» Problem statement
I would like you to output every record below exactly, apart from the pictures.
- Opening Delimiter -
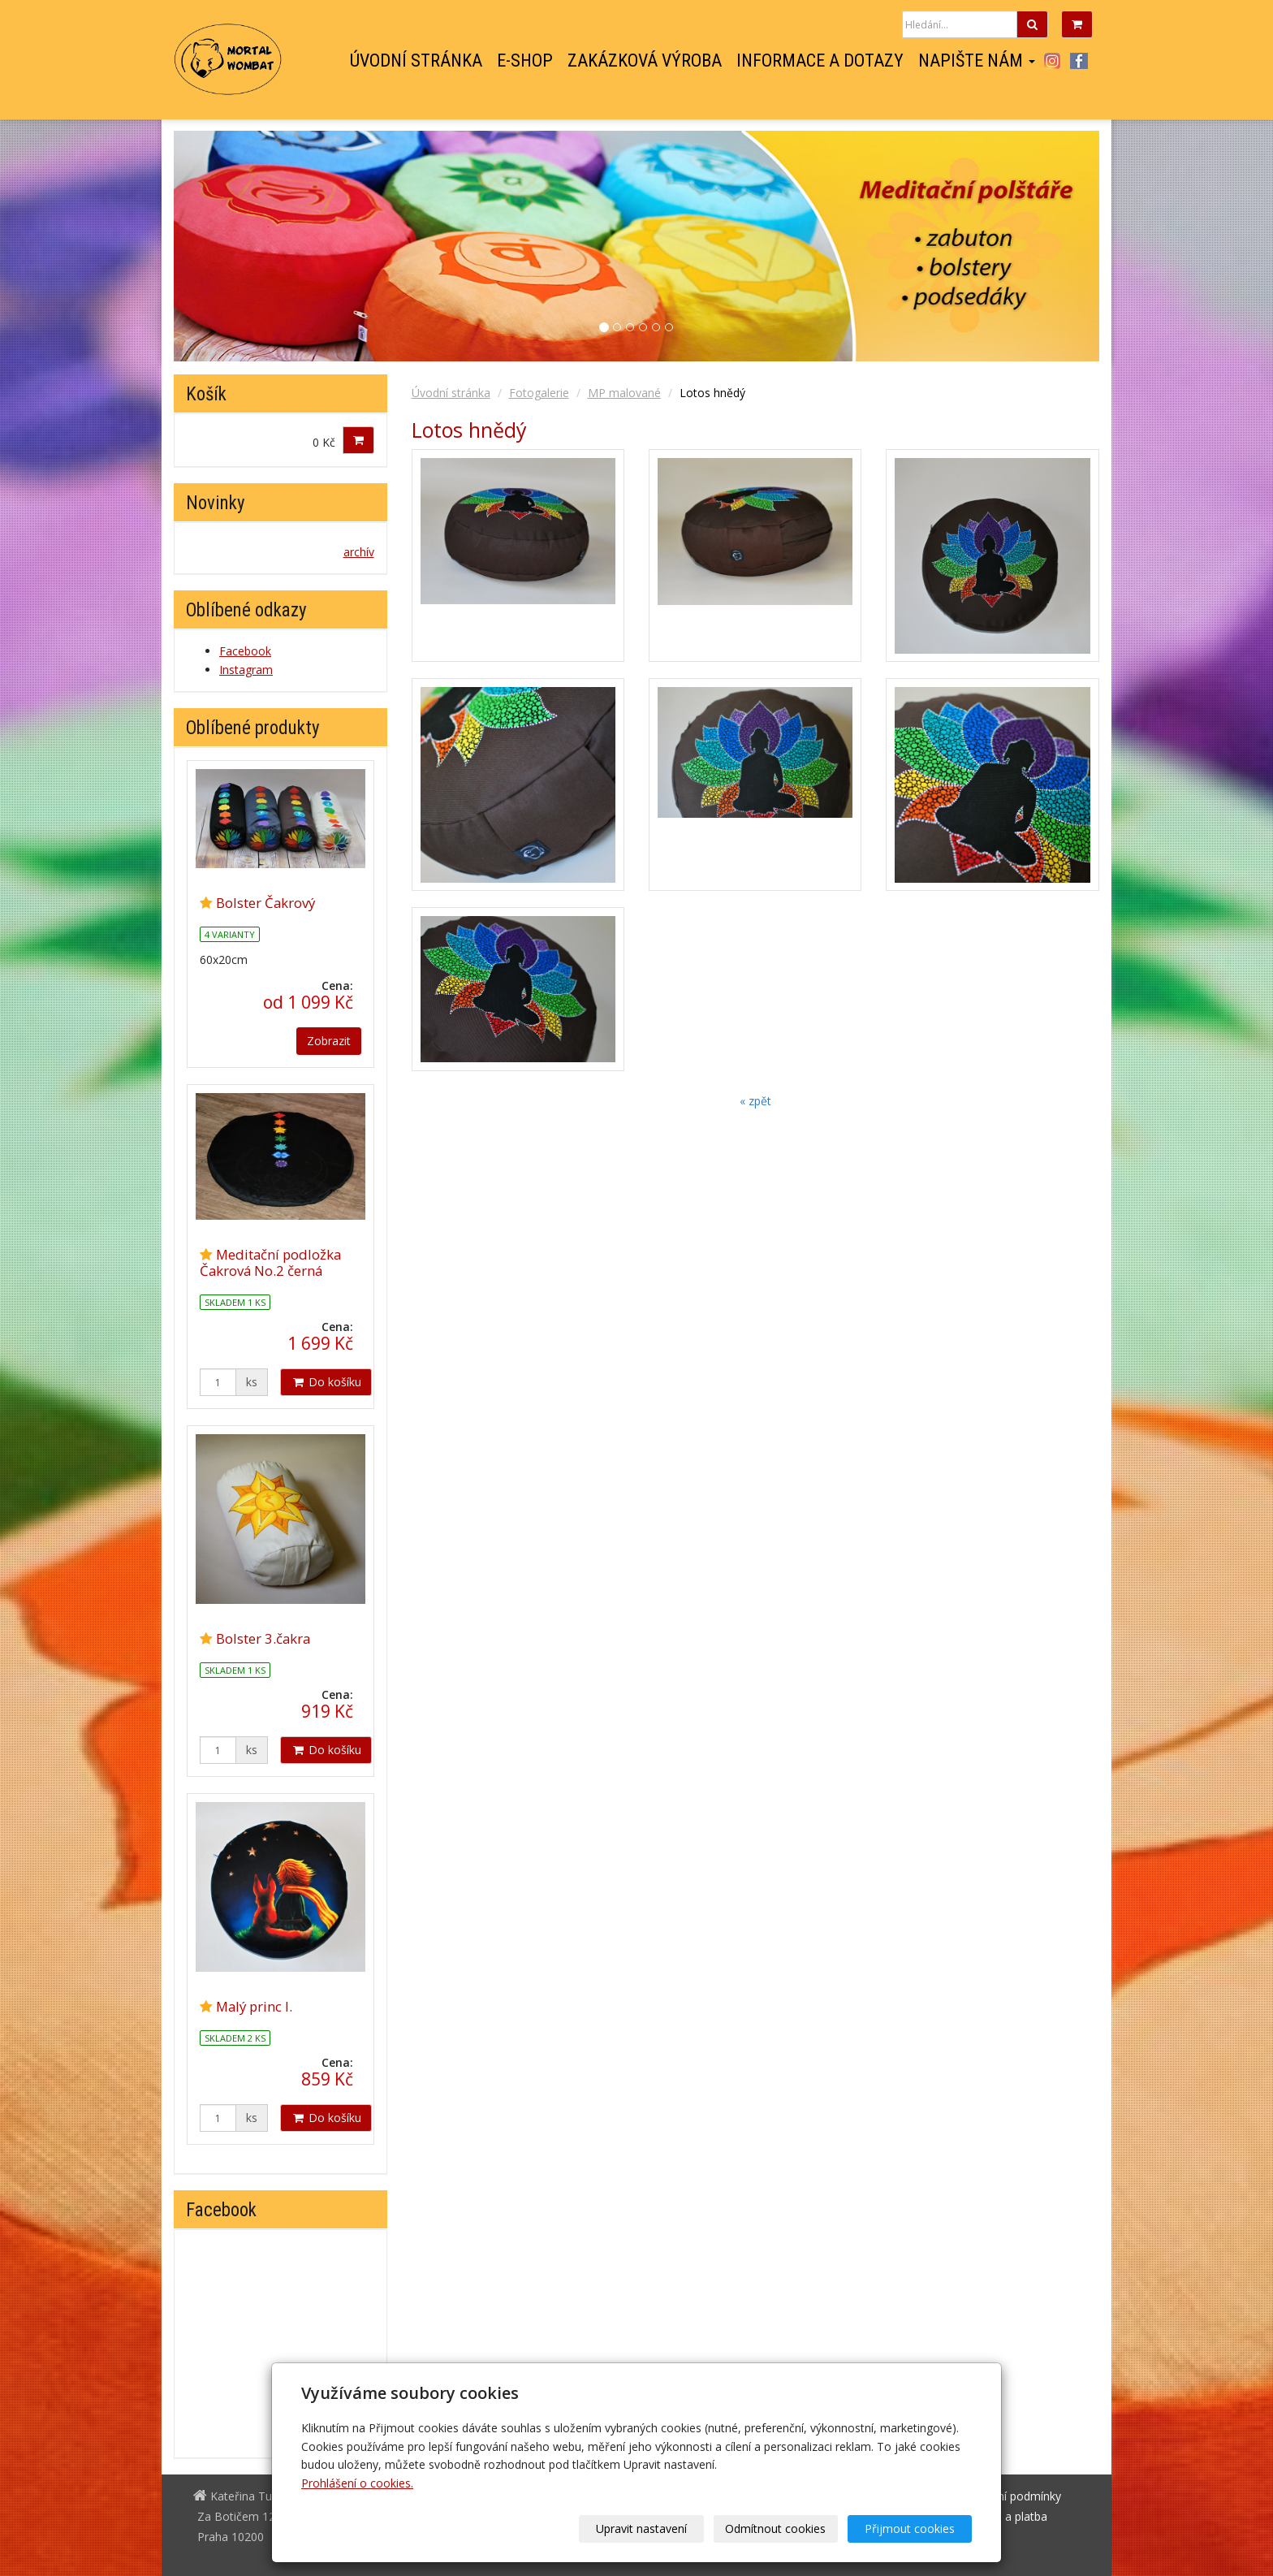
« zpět (755, 1101)
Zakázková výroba (644, 61)
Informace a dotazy (820, 61)
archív (358, 552)
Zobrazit (329, 1040)
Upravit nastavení (642, 2528)
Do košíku (326, 1382)
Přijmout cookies (910, 2528)
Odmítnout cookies (776, 2528)
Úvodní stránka (416, 61)
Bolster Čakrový (265, 902)
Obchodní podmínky (1008, 2496)
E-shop (525, 61)
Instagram (1051, 61)
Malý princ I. (254, 2006)
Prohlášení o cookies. (357, 2483)
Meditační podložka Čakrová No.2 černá (270, 1262)
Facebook (1079, 61)
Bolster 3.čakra (263, 1638)
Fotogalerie (539, 392)
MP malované (624, 392)
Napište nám (976, 61)
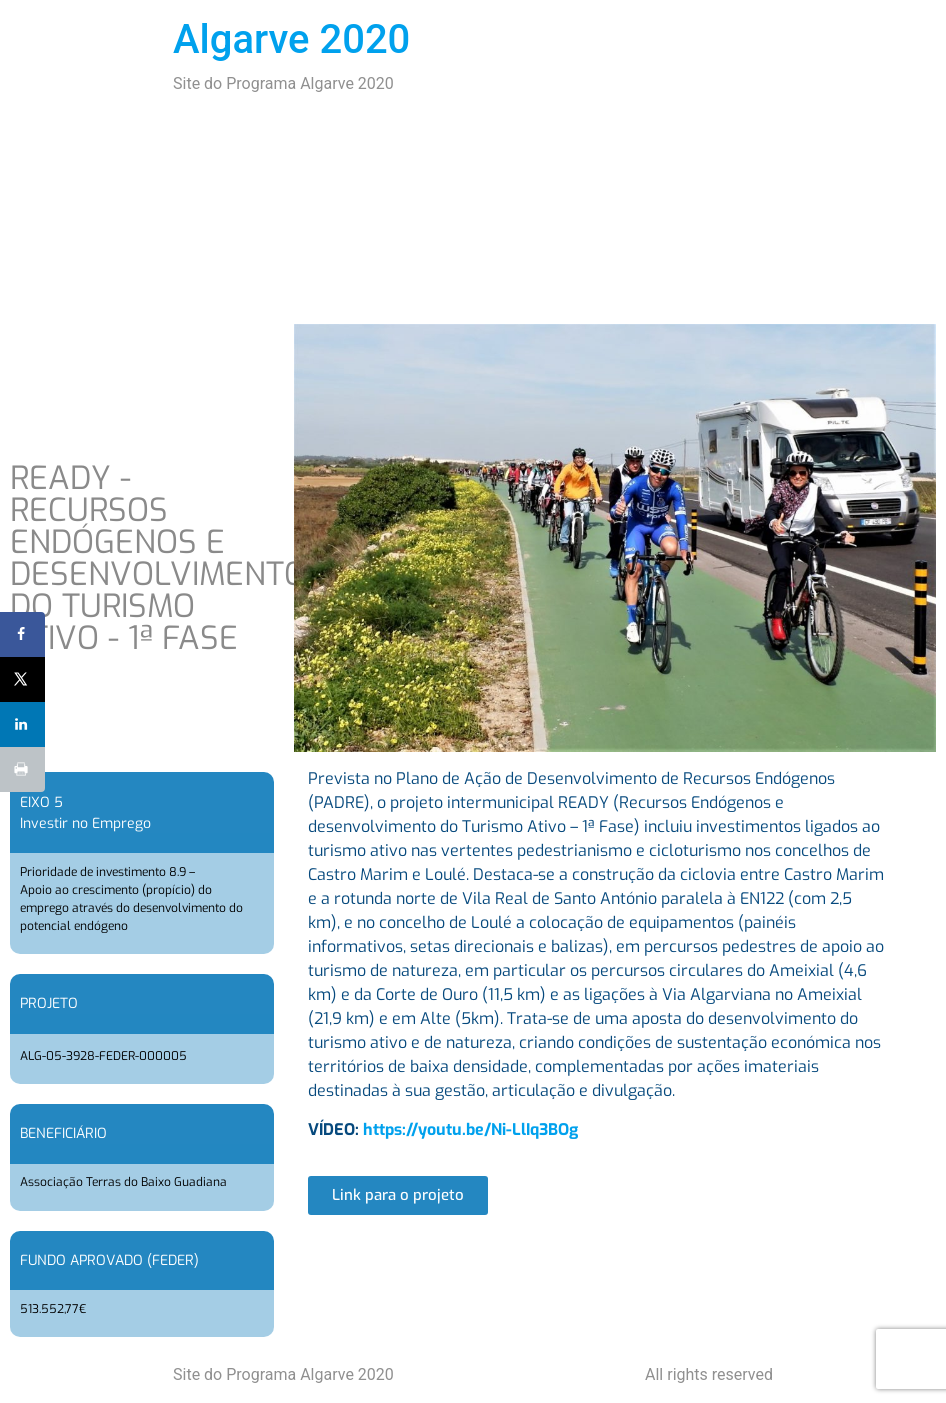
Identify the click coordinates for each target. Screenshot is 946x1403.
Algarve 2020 (291, 39)
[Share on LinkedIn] (22, 724)
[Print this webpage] (22, 769)
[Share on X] (22, 679)
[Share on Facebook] (22, 634)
- Closing Delimiter -
» Exercise result
« zpět (755, 1101)
Zakázková výroba (644, 61)
Informace a dotazy (820, 61)
archív (358, 552)
Zobrazit (329, 1040)
Upravit nastavení (642, 2528)
Do košíku (326, 1382)
Přijmout cookies (910, 2528)
Odmítnout cookies (776, 2528)
Úvodní stránka (416, 61)
Bolster Čakrový (265, 902)
Obchodní podmínky (1008, 2496)
E-shop (525, 61)
Instagram (1051, 61)
Malý princ I. (254, 2006)
Prohlášení o cookies. (357, 2483)
Meditační podložka Čakrová No.2 černá (270, 1262)
Facebook (1079, 61)
Bolster 3.čakra (263, 1638)
Fotogalerie (539, 392)
MP malované (624, 392)
Napište nám (976, 61)
Identify the click coordinates for each target. Screenshot is 946x1403.
Algarve 2020 (291, 39)
[Share on LinkedIn] (22, 724)
[Print this webpage] (22, 769)
[Share on X] (22, 679)
[Share on Facebook] (22, 634)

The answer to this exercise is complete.